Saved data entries
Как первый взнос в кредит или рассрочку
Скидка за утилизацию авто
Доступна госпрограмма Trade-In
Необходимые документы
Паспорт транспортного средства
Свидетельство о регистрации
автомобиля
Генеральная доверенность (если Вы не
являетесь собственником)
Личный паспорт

**What is required**. Please copy out the data above exactly.

**Reply**.
Как первый взнос в кредит или рассрочку
Скидка за утилизацию авто
Доступна госпрограмма Trade-In
Необходимые документы
Паспорт транспортного средства
Свидетельство о регистрации
автомобиля
Генеральная доверенность (если Вы не
являетесь собственником)
Личный паспорт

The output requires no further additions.